:: The task ::
Only the lines below between the one holding "un sitio externo." and the one holding "Over Boekhandel De Slegte", inclusive, are to be reproduced word for word; the pictures are to be left out.

Collected data:
========

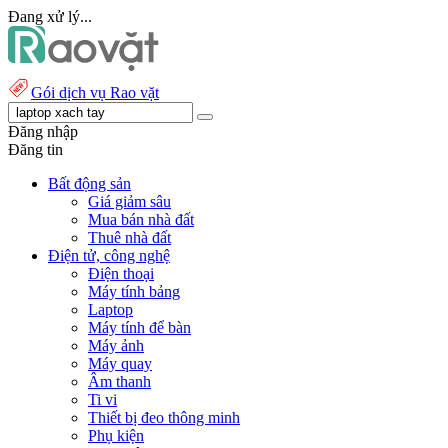
Đang xử lý...
Gói dịch vụ Rao vặt
Đăng nhập
Đăng tin
Bất động sản
Giá giảm sâu
Mua bán nhà đất
Thuê nhà đất
Điện tử, công nghệ
Điện thoại
Máy tính bảng
Laptop
Máy tính để bàn
Máy ảnh
Máy quay
Âm thanh
Ti vi
Thiết bị đeo thông minh
Phụ kiện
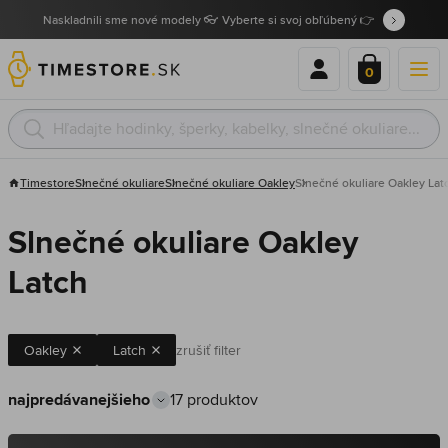
Naskladnili sme nové modely 👓 Vyberte si svoj obľúbený 👉
0
Timestore
Slnečné okuliare
Slnečné okuliare Oakley
Slnečné okuliare Oakley Lat
Slnečné okuliare Oakley
Latch
Oakley
Latch
zrušiť filter
17 produktov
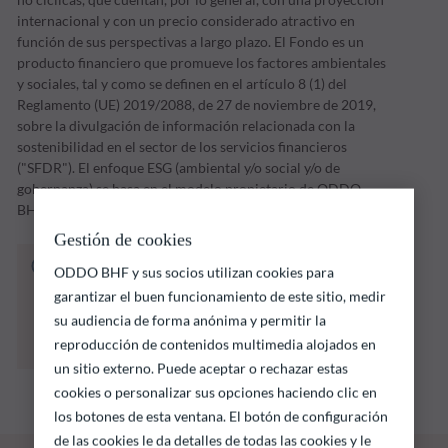
internacional y con un precio considerado atractivo en
función de sus perspectivas a largo plazo. El Fondo es un
producto financiero que promueve los factores ambientales
y sociales, tal y como se definen en el artículo 8 (1) del
Reglamento (UE) 2019/2088, de 27 de noviembre de 2019,
sobre la divulgación de información relacionada con la
sostenibilidad en el sector de los servicios financieros
("SFDR"). El enfoque ESG (ambiental y/o social y/o de
gobernanza) se basa en el modelo propietario de ODDO
BHF AM.
Gestión de cookies
El fondo que se indica a continuación conlleva
ODDO BHF y sus socios utilizan cookies para
un riesgo de pérdida de capital.
garantizar el buen funcionamiento de este sitio, medir
Las rentabilidades pasadas no garantizan
su audiencia de forma anónima y permitir la
resultados futuros y no son constantes en el
reproducción de contenidos multimedia alojados en
tiempo
un sitio externo. Puede aceptar o rechazar estas
cookies o personalizar sus opciones haciendo clic en
los botones de esta ventana. El botón de configuración
de las cookies le da detalles de todas las cookies y le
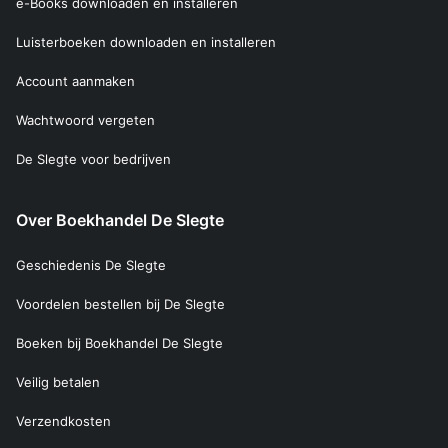
e-Books downloaden en installeren
Luisterboeken downloaden en installeren
Account aanmaken
Wachtwoord vergeten
De Slegte voor bedrijven
Over Boekhandel De Slegte
Geschiedenis De Slegte
Voordelen bestellen bij De Slegte
Boeken bij Boekhandel De Slegte
Veilig betalen
Verzendkosten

========

:: Reply ::
un sitio externo. Puede aceptar o rechazar estas
cookies o personalizar sus opciones haciendo clic en
los botones de esta ventana. El botón de configuración
de las cookies le da detalles de todas las cookies y le
e-Books downloaden en installeren
Luisterboeken downloaden en installeren
Account aanmaken
Wachtwoord vergeten
De Slegte voor bedrijven
Over Boekhandel De Slegte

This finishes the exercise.